Copy all lines below containing "Lady".

====== The input ======

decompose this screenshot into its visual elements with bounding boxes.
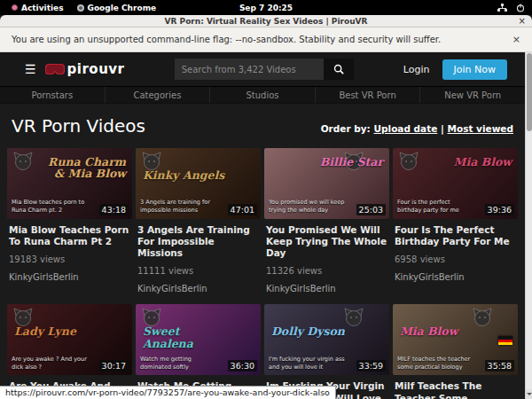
video-views: 6958 views <box>395 254 516 264</box>
thumbnail-caption: 3 Angels are training for impossible mis… <box>140 199 217 215</box>
site-logo[interactable]: pirouvr <box>45 61 125 77</box>
thumbnail-model-name: Lady Lyne <box>14 325 76 337</box>
order-by-label: Order by: <box>321 123 371 134</box>
thumbnail-caption: Mia Blow teaches porn to Runa Charm pt. … <box>12 199 89 215</box>
web-page: ☰ pirouvr Login Join Now Pornstars Categ… <box>0 52 525 399</box>
video-card[interactable]: Mia Blow MILF teaches the teacher some p… <box>393 304 518 399</box>
video-grid: Runa Charm & Mia Blow Mia Blow teaches p… <box>7 148 518 399</box>
thumbnail-model-name: Billie Star <box>320 156 383 168</box>
scrollbar-thumb[interactable] <box>527 53 532 131</box>
thumbnail-caption: Are you awake ? And your dick also ? <box>12 356 89 372</box>
video-thumbnail[interactable]: Mia Blow MILF teaches the teacher some p… <box>393 304 518 375</box>
nav-item-new-vr[interactable]: New VR Porn <box>419 87 525 103</box>
video-studio-link[interactable]: KinkyGirlsBerlin <box>266 284 387 293</box>
order-separator: | <box>437 123 447 134</box>
video-card[interactable]: Runa Charm & Mia Blow Mia Blow teaches p… <box>7 148 132 304</box>
infobar-close-icon[interactable]: × <box>512 34 520 45</box>
nav-item-pornstars[interactable]: Pornstars <box>0 87 105 103</box>
video-thumbnail[interactable]: Lady Lyne Are you awake ? And your dick … <box>7 304 132 375</box>
activities-button[interactable]: Activities <box>7 4 68 12</box>
video-title[interactable]: Four Is The Perfect Birthday Party For M… <box>395 224 516 247</box>
thumbnail-model-name: Runa Charm & Mia Blow <box>35 156 126 179</box>
duration-badge: 35:58 <box>485 360 514 372</box>
video-card[interactable]: Dolly Dyson I'm fucking your virgin ass … <box>264 304 389 399</box>
video-title[interactable]: You Promised We Will Keep Trying The Who… <box>266 224 387 259</box>
recording-indicator-icon <box>12 4 18 11</box>
thumbnail-caption: Four is the perfect birthday party for m… <box>397 199 474 215</box>
thumbnail-model-name: Dolly Dyson <box>271 325 345 337</box>
duration-badge: 25:03 <box>356 204 386 215</box>
order-by: Order by: Upload date | Most viewed <box>321 123 513 134</box>
video-card[interactable]: Sweet Analena Watch me getting dominated… <box>136 304 261 399</box>
chrome-infobar: You are using an unsupported command-lin… <box>0 27 532 52</box>
window-close-icon[interactable]: × <box>519 15 526 27</box>
page-title: VR Porn Videos <box>12 115 145 137</box>
video-studio-link[interactable]: KinkyGirlsBerlin <box>137 284 259 293</box>
video-thumbnail[interactable]: Sweet Analena Watch me getting dominated… <box>136 304 261 375</box>
video-card[interactable]: Lady Lyne Are you awake ? And your dick … <box>7 304 132 399</box>
search-button[interactable] <box>324 59 354 80</box>
join-now-button[interactable]: Join Now <box>442 59 507 80</box>
infobar-message: You are using an unsupported command-lin… <box>12 35 441 44</box>
duration-badge: 43:18 <box>99 204 129 215</box>
search-input[interactable] <box>175 59 324 80</box>
thumbnail-caption: Watch me getting dominated softly <box>140 356 217 372</box>
status-bar-url: https://pirouvr.com/vr-porn-video/779325… <box>0 386 336 399</box>
video-views: 11111 views <box>137 266 259 276</box>
search-icon <box>333 64 344 74</box>
thumbnail-caption: MILF teaches the teacher some practical … <box>397 356 474 372</box>
thumbnail-caption: You promised we will keep trying the who… <box>269 199 346 215</box>
nav-item-studios[interactable]: Studios <box>209 87 315 103</box>
video-title[interactable]: 3 Angels Are Training For Impossible Mis… <box>137 224 259 259</box>
thumbnail-caption: I'm fucking your virgin ass and you will… <box>269 356 346 372</box>
scrollbar[interactable] <box>525 52 532 399</box>
site-logo-text: pirouvr <box>67 61 125 77</box>
nav-item-categories[interactable]: Categories <box>105 87 210 103</box>
video-studio-link[interactable]: KinkyGirlsBerlin <box>9 272 130 282</box>
search-bar <box>175 59 354 80</box>
thumbnail-model-name: Sweet Analena <box>143 325 233 348</box>
cat-mask-logo-icon <box>472 307 493 332</box>
thumbnail-model-name: Mia Blow <box>400 325 458 337</box>
cat-mask-logo-icon <box>12 151 34 176</box>
scrollbar-down-arrow-icon[interactable] <box>526 389 532 399</box>
duration-badge: 47:01 <box>228 204 257 215</box>
cat-mask-logo-icon <box>343 307 364 332</box>
video-title[interactable]: Mia Blow Teaches Porn To Runa Charm Pt 2 <box>9 224 130 247</box>
order-by-most-viewed[interactable]: Most viewed <box>448 123 514 134</box>
duration-badge: 39:36 <box>485 204 514 215</box>
video-views: 19183 views <box>9 254 130 264</box>
order-by-upload-date[interactable]: Upload date <box>373 123 437 134</box>
chrome-icon <box>77 4 84 12</box>
duration-badge: 36:30 <box>228 360 257 372</box>
power-icon[interactable] <box>516 4 525 12</box>
window-title: VR Porn: Virtual Reality Sex Videos | Pi… <box>165 17 368 26</box>
video-thumbnail[interactable]: Dolly Dyson I'm fucking your virgin ass … <box>264 304 389 375</box>
window-title-bar: VR Porn: Virtual Reality Sex Videos | Pi… <box>0 15 532 27</box>
video-views: 11326 views <box>266 266 387 276</box>
app-menu-button[interactable]: Google Chrome <box>73 4 161 12</box>
video-title[interactable]: Milf Teaches The Teacher Some Practical … <box>395 380 516 399</box>
video-thumbnail[interactable]: Mia Blow Four is the perfect birthday pa… <box>393 148 518 219</box>
video-card[interactable]: Mia Blow Four is the perfect birthday pa… <box>393 148 518 304</box>
login-link[interactable]: Login <box>403 64 430 75</box>
site-header: ☰ pirouvr Login Join Now <box>0 52 525 86</box>
gnome-top-bar: Activities Google Chrome Sep 7 20:25 <box>0 0 532 15</box>
video-card[interactable]: Billie Star You promised we will keep tr… <box>264 148 389 304</box>
activities-label: Activities <box>21 4 64 12</box>
nav-item-best-vr[interactable]: Best VR Porn <box>315 87 420 103</box>
video-thumbnail[interactable]: Kinky Angels 3 Angels are training for i… <box>136 148 261 219</box>
cat-mask-logo-icon <box>398 151 419 176</box>
network-icon[interactable] <box>497 4 507 12</box>
thumbnail-model-name: Mia Blow <box>454 156 512 168</box>
german-flag-icon <box>498 336 512 345</box>
video-thumbnail[interactable]: Runa Charm & Mia Blow Mia Blow teaches p… <box>7 148 132 219</box>
video-card[interactable]: Kinky Angels 3 Angels are training for i… <box>136 148 261 304</box>
main-nav: Pornstars Categories Studios Best VR Por… <box>0 86 525 104</box>
duration-badge: 30:17 <box>99 360 129 372</box>
hamburger-menu-icon[interactable]: ☰ <box>25 63 36 75</box>
video-thumbnail[interactable]: Billie Star You promised we will keep tr… <box>264 148 389 219</box>
duration-badge: 33:59 <box>356 360 386 372</box>
video-studio-link[interactable]: KinkyGirlsBerlin <box>395 272 516 282</box>
thumbnail-model-name: Kinky Angels <box>143 169 224 181</box>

======

§ Problem solution
thumbnail-model-name: Lady Lyne <box>14 325 76 337</box>
video-thumbnail[interactable]: Lady Lyne Are you awake ? And your dick … <box>7 304 132 375</box>
video-card[interactable]: Lady Lyne Are you awake ? And your dick … <box>7 304 132 399</box>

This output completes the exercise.